Colleges face the same economic pressures as all businesses in America today: rising health care costs, stiff competition for the best personnel and proliferating government regulations. At Hendrix, with our small classes, intense student focus and beautiful campus, everything we do is labor intensive and our standards are high. Like all businesses, we are constantly striving to find creative ways to control costs while continuing to offer the finest possible service. We refuse to cut corners like many institutions have — so no giant lecture halls, impersonal online courses or armies of graduate students teaching classes at Hendrix — but that means we need to be smart about budgets and focused on efficiency.
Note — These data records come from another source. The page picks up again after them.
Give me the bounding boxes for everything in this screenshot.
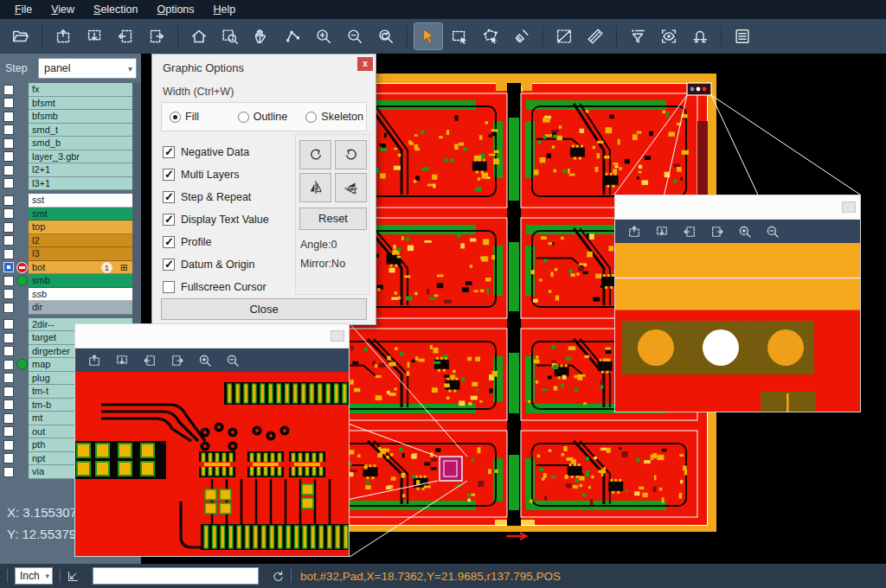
pan-right-icon[interactable] [166, 350, 189, 371]
layer-name-cell[interactable]: l2+1 [29, 163, 132, 177]
menu-selection[interactable]: Selection [84, 0, 147, 19]
radio-skeleton[interactable]: Skeleton [305, 111, 366, 123]
popup-titlebar-button[interactable] [331, 330, 344, 342]
menu-file[interactable]: File [5, 0, 42, 19]
report-list-icon[interactable] [729, 23, 756, 49]
layer-visibility-checkbox[interactable] [3, 467, 14, 477]
popup-titlebar-button[interactable] [842, 201, 856, 213]
layer-visibility-checkbox[interactable] [3, 125, 14, 135]
layer-name-cell[interactable]: sst [29, 194, 132, 208]
open-file-icon[interactable] [7, 23, 35, 49]
pan-down-icon[interactable] [80, 23, 108, 49]
layer-visibility-checkbox[interactable] [3, 208, 14, 219]
clean-brush-icon[interactable] [508, 23, 536, 49]
layer-name-cell[interactable]: smd_b [29, 137, 132, 150]
layer-visibility-checkbox[interactable] [3, 235, 14, 246]
layer-visibility-checkbox[interactable] [3, 85, 14, 95]
reset-button[interactable]: Reset [299, 208, 367, 230]
pan-left-icon[interactable] [678, 221, 701, 242]
layer-visibility-checkbox[interactable] [3, 165, 14, 176]
layer-visibility-checkbox[interactable] [3, 373, 14, 383]
command-input[interactable] [93, 567, 259, 585]
layer-name-cell[interactable]: bfsmb [29, 110, 132, 124]
select-cursor-icon[interactable] [414, 23, 442, 49]
pan-right-icon[interactable] [143, 23, 170, 49]
layer-name-cell[interactable]: layer_3.gbr [29, 150, 132, 164]
menu-view[interactable]: View [42, 0, 84, 19]
layer-visibility-checkbox[interactable] [3, 426, 14, 437]
measure-diagonal-icon[interactable] [550, 23, 578, 49]
layer-name-cell[interactable]: top [29, 220, 132, 234]
layer-red-indicator-icon[interactable] [16, 262, 28, 273]
grid-icon[interactable]: ⊞ [120, 261, 128, 274]
edit-nodes-icon[interactable] [279, 23, 306, 49]
checkbox-row[interactable]: Fullscreen Cursor [163, 276, 269, 298]
layer-name-cell[interactable]: fx [29, 83, 132, 97]
radio-circle-icon[interactable] [238, 112, 249, 123]
checkbox-icon[interactable] [163, 191, 175, 203]
close-button[interactable]: Close [161, 298, 367, 320]
refresh-icon[interactable] [271, 569, 286, 584]
checkbox-icon[interactable] [163, 146, 175, 158]
mirror-horizontal-button[interactable] [299, 173, 331, 202]
layer-name-cell[interactable]: bfsmt [29, 97, 132, 111]
checkbox-icon[interactable] [163, 169, 175, 181]
layer-name-cell[interactable]: ssb [29, 288, 132, 302]
checkbox-row[interactable]: Step & Repeat [163, 186, 269, 208]
layer-name-cell[interactable]: smb [29, 274, 132, 288]
layer-visibility-checkbox[interactable] [3, 346, 14, 356]
mirror-vertical-button[interactable] [335, 173, 367, 202]
layer-visibility-checkbox[interactable] [3, 262, 14, 272]
layer-name-cell[interactable]: l2 [29, 234, 132, 248]
zoom-out-icon[interactable] [341, 23, 369, 49]
zoom-in-icon[interactable] [310, 23, 337, 49]
filter-icon[interactable] [624, 23, 652, 49]
popup-zoom-view[interactable] [75, 372, 349, 556]
checkbox-icon[interactable] [163, 214, 175, 226]
radio-circle-icon[interactable] [305, 112, 317, 123]
zoom-previous-icon[interactable] [372, 23, 400, 49]
popup-titlebar[interactable] [615, 195, 860, 220]
pan-hand-icon[interactable] [247, 23, 275, 49]
dialog-close-button[interactable]: x [357, 57, 373, 71]
layer-visibility-checkbox[interactable] [3, 195, 14, 206]
view-options-icon[interactable] [655, 23, 683, 49]
radio-outline[interactable]: Outline [238, 111, 299, 123]
layer-green-indicator-icon[interactable] [16, 359, 28, 370]
layer-visibility-checkbox[interactable] [3, 303, 14, 313]
popup-titlebar[interactable] [75, 324, 349, 348]
snap-corner-icon[interactable] [66, 569, 80, 584]
layer-name-cell[interactable]: smd_t [29, 124, 132, 137]
layer-visibility-checkbox[interactable] [3, 413, 14, 424]
layer-visibility-checkbox[interactable] [3, 98, 14, 108]
radio-fill[interactable]: Fill [170, 111, 230, 123]
layer-visibility-checkbox[interactable] [3, 333, 14, 343]
pan-right-icon[interactable] [706, 221, 729, 242]
layer-visibility-checkbox[interactable] [3, 289, 14, 299]
layer-visibility-checkbox[interactable] [3, 138, 14, 149]
pan-up-icon[interactable] [623, 221, 645, 242]
layer-green-indicator-icon[interactable] [16, 275, 28, 286]
layer-visibility-checkbox[interactable] [3, 440, 14, 451]
checkbox-row[interactable]: Multi Layers [163, 163, 269, 186]
zoom-in-icon[interactable] [194, 350, 216, 371]
select-polygon-icon[interactable] [477, 23, 504, 49]
zoom-out-icon[interactable] [222, 350, 244, 371]
layer-visibility-checkbox[interactable] [3, 453, 14, 463]
pan-up-icon[interactable] [83, 350, 106, 371]
pan-left-icon[interactable] [138, 350, 161, 371]
layer-name-cell[interactable]: dir [29, 301, 132, 315]
snap-icon[interactable] [686, 23, 714, 49]
rotate-ccw-button[interactable] [335, 140, 367, 169]
layer-visibility-checkbox[interactable] [3, 360, 14, 370]
checkbox-row[interactable]: Negative Data [163, 141, 269, 163]
layer-name-cell[interactable]: bot1⊞ [29, 261, 132, 275]
checkbox-icon[interactable] [163, 281, 175, 293]
checkbox-icon[interactable] [163, 236, 175, 248]
layer-name-cell[interactable]: l3+1 [29, 177, 132, 191]
layer-visibility-checkbox[interactable] [3, 178, 14, 189]
zoom-out-icon[interactable] [761, 221, 784, 242]
measure-ruler-icon[interactable] [581, 23, 609, 49]
checkbox-row[interactable]: Profile [163, 231, 269, 253]
select-rectangle-icon[interactable] [446, 23, 473, 49]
You’ve worked in both public and private higher education. Hendrix, a private college, is comparatively expensive. What do you say to parents or students looking to maximize their return on investment to justify the higher costs?

Although the sticker price at Hendrix may seem relatively high, 100 percent of our students receive financial aid, and many pay no more to attend Hendrix than they would a comparably high-ranked public institution. This is reflected in the moderate debt burdens carried by Hendrix graduates: Only 43 percent had any debt whatsoever compared with 70 percent of college grads nationwide and even lower than the Arkansas average. The average indebtedness of Hendrix grads is also well below the national and statewide benchmarks. Hendrix also has the highest retention and four-year graduation rates in Arkansas: This means students move through their undergraduate educations faster and go on to advanced training or employment even sooner.

You’ve said that you want to raise the national profile of Hendrix College. How will you do that?

Top liberal arts colleges like Hendrix have traditionally been reluctant about tooting their own horns. We’ve got to stop being so shy, as we have so much to be proud of. So my first initiative as president was to engage the Richards Group of Dallas, which represents firms like Home Depot and Chick-fil-A, to conduct a comprehensive brand study for Hendrix. We need to define our identity, refine our messaging and communicate our distinctiveness more effectively.